YOUR ASSIGNMENT
Write all of the entries out again exactly.

──────────

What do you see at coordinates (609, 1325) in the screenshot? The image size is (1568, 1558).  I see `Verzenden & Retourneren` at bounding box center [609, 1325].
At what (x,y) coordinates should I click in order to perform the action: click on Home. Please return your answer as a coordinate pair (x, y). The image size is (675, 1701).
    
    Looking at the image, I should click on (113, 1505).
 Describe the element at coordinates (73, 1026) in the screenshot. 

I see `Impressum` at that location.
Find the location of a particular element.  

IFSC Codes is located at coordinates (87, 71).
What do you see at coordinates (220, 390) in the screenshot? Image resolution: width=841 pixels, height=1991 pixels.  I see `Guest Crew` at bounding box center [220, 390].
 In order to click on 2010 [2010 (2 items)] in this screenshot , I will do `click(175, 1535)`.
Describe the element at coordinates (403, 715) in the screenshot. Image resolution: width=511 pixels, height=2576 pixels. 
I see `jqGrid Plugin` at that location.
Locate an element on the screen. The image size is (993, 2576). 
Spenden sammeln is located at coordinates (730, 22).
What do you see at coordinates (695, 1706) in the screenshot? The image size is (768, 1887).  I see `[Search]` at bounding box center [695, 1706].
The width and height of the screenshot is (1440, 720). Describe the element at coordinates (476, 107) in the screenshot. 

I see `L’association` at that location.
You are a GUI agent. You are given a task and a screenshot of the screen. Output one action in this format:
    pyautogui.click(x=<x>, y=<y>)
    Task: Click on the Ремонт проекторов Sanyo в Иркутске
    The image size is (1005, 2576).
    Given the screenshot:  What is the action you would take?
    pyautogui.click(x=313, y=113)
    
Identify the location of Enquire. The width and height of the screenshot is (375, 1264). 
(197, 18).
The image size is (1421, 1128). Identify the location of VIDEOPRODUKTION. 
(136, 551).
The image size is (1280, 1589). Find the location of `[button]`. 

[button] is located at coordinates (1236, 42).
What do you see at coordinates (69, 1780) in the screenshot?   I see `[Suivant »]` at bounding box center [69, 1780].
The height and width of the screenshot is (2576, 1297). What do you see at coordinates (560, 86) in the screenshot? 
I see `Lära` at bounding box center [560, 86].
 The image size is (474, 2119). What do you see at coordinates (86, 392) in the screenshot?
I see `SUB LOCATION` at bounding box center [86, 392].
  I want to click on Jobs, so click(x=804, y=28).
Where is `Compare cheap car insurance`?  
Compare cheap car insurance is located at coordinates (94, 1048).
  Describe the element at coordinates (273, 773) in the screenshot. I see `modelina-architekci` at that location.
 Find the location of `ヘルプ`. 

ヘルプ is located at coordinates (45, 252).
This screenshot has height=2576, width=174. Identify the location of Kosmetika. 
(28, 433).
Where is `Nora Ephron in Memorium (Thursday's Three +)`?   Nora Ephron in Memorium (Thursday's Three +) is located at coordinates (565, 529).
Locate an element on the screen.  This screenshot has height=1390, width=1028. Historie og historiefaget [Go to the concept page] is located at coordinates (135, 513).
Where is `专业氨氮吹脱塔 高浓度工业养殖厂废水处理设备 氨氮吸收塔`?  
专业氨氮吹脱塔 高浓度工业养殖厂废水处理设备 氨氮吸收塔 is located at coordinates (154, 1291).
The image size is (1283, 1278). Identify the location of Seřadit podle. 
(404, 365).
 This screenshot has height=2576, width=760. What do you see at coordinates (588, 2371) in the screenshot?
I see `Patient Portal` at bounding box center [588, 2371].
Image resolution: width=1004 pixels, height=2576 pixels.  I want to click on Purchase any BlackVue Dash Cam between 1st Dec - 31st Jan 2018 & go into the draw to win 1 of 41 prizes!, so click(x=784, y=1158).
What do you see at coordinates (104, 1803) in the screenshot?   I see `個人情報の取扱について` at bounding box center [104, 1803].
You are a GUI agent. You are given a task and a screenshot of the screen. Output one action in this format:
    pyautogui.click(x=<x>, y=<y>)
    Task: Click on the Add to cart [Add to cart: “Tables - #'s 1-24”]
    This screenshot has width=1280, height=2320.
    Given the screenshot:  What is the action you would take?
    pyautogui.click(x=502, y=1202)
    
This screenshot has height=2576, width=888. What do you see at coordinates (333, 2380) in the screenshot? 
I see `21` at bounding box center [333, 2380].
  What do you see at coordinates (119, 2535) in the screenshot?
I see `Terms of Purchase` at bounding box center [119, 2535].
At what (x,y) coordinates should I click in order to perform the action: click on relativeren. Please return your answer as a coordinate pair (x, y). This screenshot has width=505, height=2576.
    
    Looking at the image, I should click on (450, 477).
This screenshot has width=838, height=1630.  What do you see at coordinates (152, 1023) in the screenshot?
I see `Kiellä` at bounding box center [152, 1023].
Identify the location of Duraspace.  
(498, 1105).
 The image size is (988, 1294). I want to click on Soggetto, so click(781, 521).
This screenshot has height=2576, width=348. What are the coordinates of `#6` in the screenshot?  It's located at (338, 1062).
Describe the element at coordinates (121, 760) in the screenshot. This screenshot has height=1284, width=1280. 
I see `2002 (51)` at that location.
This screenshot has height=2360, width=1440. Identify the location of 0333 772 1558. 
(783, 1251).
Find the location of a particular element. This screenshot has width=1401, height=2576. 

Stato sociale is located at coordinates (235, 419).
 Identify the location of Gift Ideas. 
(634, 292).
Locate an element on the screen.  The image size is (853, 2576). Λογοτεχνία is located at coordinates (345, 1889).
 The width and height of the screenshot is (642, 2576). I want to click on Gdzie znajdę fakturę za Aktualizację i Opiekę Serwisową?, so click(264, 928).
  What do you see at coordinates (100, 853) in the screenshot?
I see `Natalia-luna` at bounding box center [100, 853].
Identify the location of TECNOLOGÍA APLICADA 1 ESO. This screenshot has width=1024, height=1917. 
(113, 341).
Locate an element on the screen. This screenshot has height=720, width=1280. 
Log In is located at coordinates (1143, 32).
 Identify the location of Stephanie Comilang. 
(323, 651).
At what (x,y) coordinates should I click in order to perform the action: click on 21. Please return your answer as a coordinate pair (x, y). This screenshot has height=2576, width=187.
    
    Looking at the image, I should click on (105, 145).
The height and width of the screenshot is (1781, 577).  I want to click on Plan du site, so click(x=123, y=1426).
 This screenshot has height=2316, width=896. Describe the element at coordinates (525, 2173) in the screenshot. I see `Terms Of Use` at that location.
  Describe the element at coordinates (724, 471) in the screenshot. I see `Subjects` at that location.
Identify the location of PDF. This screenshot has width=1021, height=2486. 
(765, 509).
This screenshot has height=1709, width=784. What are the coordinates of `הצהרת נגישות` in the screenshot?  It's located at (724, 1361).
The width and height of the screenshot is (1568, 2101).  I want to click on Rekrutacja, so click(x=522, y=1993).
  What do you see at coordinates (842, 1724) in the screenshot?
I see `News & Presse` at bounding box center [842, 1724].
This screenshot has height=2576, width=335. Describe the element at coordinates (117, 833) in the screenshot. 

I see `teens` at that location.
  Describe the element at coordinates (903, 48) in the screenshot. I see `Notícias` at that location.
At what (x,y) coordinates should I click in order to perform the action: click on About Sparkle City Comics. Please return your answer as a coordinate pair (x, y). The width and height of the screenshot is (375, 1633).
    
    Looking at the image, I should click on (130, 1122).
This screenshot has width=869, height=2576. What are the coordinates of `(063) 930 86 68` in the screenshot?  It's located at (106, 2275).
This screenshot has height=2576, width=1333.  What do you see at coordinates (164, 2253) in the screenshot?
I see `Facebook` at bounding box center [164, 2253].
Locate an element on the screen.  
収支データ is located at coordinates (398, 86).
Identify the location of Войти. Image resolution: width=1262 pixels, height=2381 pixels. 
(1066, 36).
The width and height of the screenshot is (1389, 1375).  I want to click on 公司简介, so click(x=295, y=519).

──────────

RESPONSE BELOW
What do you see at coordinates (609, 1325) in the screenshot? The image size is (1568, 1558).  I see `Verzenden & Retourneren` at bounding box center [609, 1325].
At what (x,y) coordinates should I click in order to perform the action: click on Home. Please return your answer as a coordinate pair (x, y). The image size is (675, 1701).
    
    Looking at the image, I should click on (113, 1505).
 Describe the element at coordinates (73, 1026) in the screenshot. 

I see `Impressum` at that location.
Find the location of a particular element.  

IFSC Codes is located at coordinates (87, 71).
What do you see at coordinates (220, 390) in the screenshot? Image resolution: width=841 pixels, height=1991 pixels.  I see `Guest Crew` at bounding box center [220, 390].
 In order to click on 2010 [2010 (2 items)] in this screenshot , I will do `click(175, 1535)`.
Describe the element at coordinates (403, 715) in the screenshot. Image resolution: width=511 pixels, height=2576 pixels. 
I see `jqGrid Plugin` at that location.
Locate an element on the screen. The image size is (993, 2576). 
Spenden sammeln is located at coordinates (730, 22).
What do you see at coordinates (695, 1706) in the screenshot? The image size is (768, 1887).  I see `[Search]` at bounding box center [695, 1706].
The width and height of the screenshot is (1440, 720). Describe the element at coordinates (476, 107) in the screenshot. 

I see `L’association` at that location.
You are a GUI agent. You are given a task and a screenshot of the screen. Output one action in this format:
    pyautogui.click(x=<x>, y=<y>)
    Task: Click on the Ремонт проекторов Sanyo в Иркутске
    The image size is (1005, 2576).
    Given the screenshot:  What is the action you would take?
    pyautogui.click(x=313, y=113)
    
Identify the location of Enquire. The width and height of the screenshot is (375, 1264). 
(197, 18).
The image size is (1421, 1128). Identify the location of VIDEOPRODUKTION. 
(136, 551).
The image size is (1280, 1589). Find the location of `[button]`. 

[button] is located at coordinates (1236, 42).
What do you see at coordinates (69, 1780) in the screenshot?   I see `[Suivant »]` at bounding box center [69, 1780].
The height and width of the screenshot is (2576, 1297). What do you see at coordinates (560, 86) in the screenshot? 
I see `Lära` at bounding box center [560, 86].
 The image size is (474, 2119). What do you see at coordinates (86, 392) in the screenshot?
I see `SUB LOCATION` at bounding box center [86, 392].
  I want to click on Jobs, so click(x=804, y=28).
Where is `Compare cheap car insurance`?  
Compare cheap car insurance is located at coordinates (94, 1048).
  Describe the element at coordinates (273, 773) in the screenshot. I see `modelina-architekci` at that location.
 Find the location of `ヘルプ`. 

ヘルプ is located at coordinates (45, 252).
This screenshot has height=2576, width=174. Identify the location of Kosmetika. 
(28, 433).
Where is `Nora Ephron in Memorium (Thursday's Three +)`?   Nora Ephron in Memorium (Thursday's Three +) is located at coordinates (565, 529).
Locate an element on the screen.  This screenshot has height=1390, width=1028. Historie og historiefaget [Go to the concept page] is located at coordinates (135, 513).
Where is `专业氨氮吹脱塔 高浓度工业养殖厂废水处理设备 氨氮吸收塔`?  
专业氨氮吹脱塔 高浓度工业养殖厂废水处理设备 氨氮吸收塔 is located at coordinates (154, 1291).
The image size is (1283, 1278). Identify the location of Seřadit podle. 
(404, 365).
 This screenshot has height=2576, width=760. What do you see at coordinates (588, 2371) in the screenshot?
I see `Patient Portal` at bounding box center [588, 2371].
Image resolution: width=1004 pixels, height=2576 pixels.  I want to click on Purchase any BlackVue Dash Cam between 1st Dec - 31st Jan 2018 & go into the draw to win 1 of 41 prizes!, so click(x=784, y=1158).
What do you see at coordinates (104, 1803) in the screenshot?   I see `個人情報の取扱について` at bounding box center [104, 1803].
You are a GUI agent. You are given a task and a screenshot of the screen. Output one action in this format:
    pyautogui.click(x=<x>, y=<y>)
    Task: Click on the Add to cart [Add to cart: “Tables - #'s 1-24”]
    This screenshot has width=1280, height=2320.
    Given the screenshot:  What is the action you would take?
    pyautogui.click(x=502, y=1202)
    
This screenshot has height=2576, width=888. What do you see at coordinates (333, 2380) in the screenshot? 
I see `21` at bounding box center [333, 2380].
  What do you see at coordinates (119, 2535) in the screenshot?
I see `Terms of Purchase` at bounding box center [119, 2535].
At what (x,y) coordinates should I click in order to perform the action: click on relativeren. Please return your answer as a coordinate pair (x, y). This screenshot has width=505, height=2576.
    
    Looking at the image, I should click on (450, 477).
This screenshot has width=838, height=1630.  What do you see at coordinates (152, 1023) in the screenshot?
I see `Kiellä` at bounding box center [152, 1023].
Identify the location of Duraspace.  
(498, 1105).
 The image size is (988, 1294). I want to click on Soggetto, so click(781, 521).
This screenshot has height=2576, width=348. What are the coordinates of `#6` in the screenshot?  It's located at (338, 1062).
Describe the element at coordinates (121, 760) in the screenshot. This screenshot has height=1284, width=1280. 
I see `2002 (51)` at that location.
This screenshot has height=2360, width=1440. Identify the location of 0333 772 1558. 
(783, 1251).
Find the location of a particular element. This screenshot has width=1401, height=2576. 

Stato sociale is located at coordinates (235, 419).
 Identify the location of Gift Ideas. 
(634, 292).
Locate an element on the screen.  The image size is (853, 2576). Λογοτεχνία is located at coordinates (345, 1889).
 The width and height of the screenshot is (642, 2576). I want to click on Gdzie znajdę fakturę za Aktualizację i Opiekę Serwisową?, so click(264, 928).
  What do you see at coordinates (100, 853) in the screenshot?
I see `Natalia-luna` at bounding box center [100, 853].
Identify the location of TECNOLOGÍA APLICADA 1 ESO. This screenshot has width=1024, height=1917. 
(113, 341).
Locate an element on the screen. This screenshot has height=720, width=1280. 
Log In is located at coordinates (1143, 32).
 Identify the location of Stephanie Comilang. 
(323, 651).
At what (x,y) coordinates should I click in order to perform the action: click on 21. Please return your answer as a coordinate pair (x, y). This screenshot has height=2576, width=187.
    
    Looking at the image, I should click on (105, 145).
The height and width of the screenshot is (1781, 577).  I want to click on Plan du site, so click(x=123, y=1426).
 This screenshot has height=2316, width=896. Describe the element at coordinates (525, 2173) in the screenshot. I see `Terms Of Use` at that location.
  Describe the element at coordinates (724, 471) in the screenshot. I see `Subjects` at that location.
Identify the location of PDF. This screenshot has width=1021, height=2486. 
(765, 509).
This screenshot has height=1709, width=784. What are the coordinates of `הצהרת נגישות` in the screenshot?  It's located at (724, 1361).
The width and height of the screenshot is (1568, 2101).  I want to click on Rekrutacja, so click(x=522, y=1993).
  What do you see at coordinates (842, 1724) in the screenshot?
I see `News & Presse` at bounding box center [842, 1724].
This screenshot has height=2576, width=335. Describe the element at coordinates (117, 833) in the screenshot. 

I see `teens` at that location.
  Describe the element at coordinates (903, 48) in the screenshot. I see `Notícias` at that location.
At what (x,y) coordinates should I click in order to perform the action: click on About Sparkle City Comics. Please return your answer as a coordinate pair (x, y). The width and height of the screenshot is (375, 1633).
    
    Looking at the image, I should click on (130, 1122).
This screenshot has width=869, height=2576. What are the coordinates of `(063) 930 86 68` in the screenshot?  It's located at (106, 2275).
This screenshot has height=2576, width=1333.  What do you see at coordinates (164, 2253) in the screenshot?
I see `Facebook` at bounding box center [164, 2253].
Locate an element on the screen.  
収支データ is located at coordinates (398, 86).
Identify the location of Войти. Image resolution: width=1262 pixels, height=2381 pixels. 
(1066, 36).
The width and height of the screenshot is (1389, 1375).  I want to click on 公司简介, so click(x=295, y=519).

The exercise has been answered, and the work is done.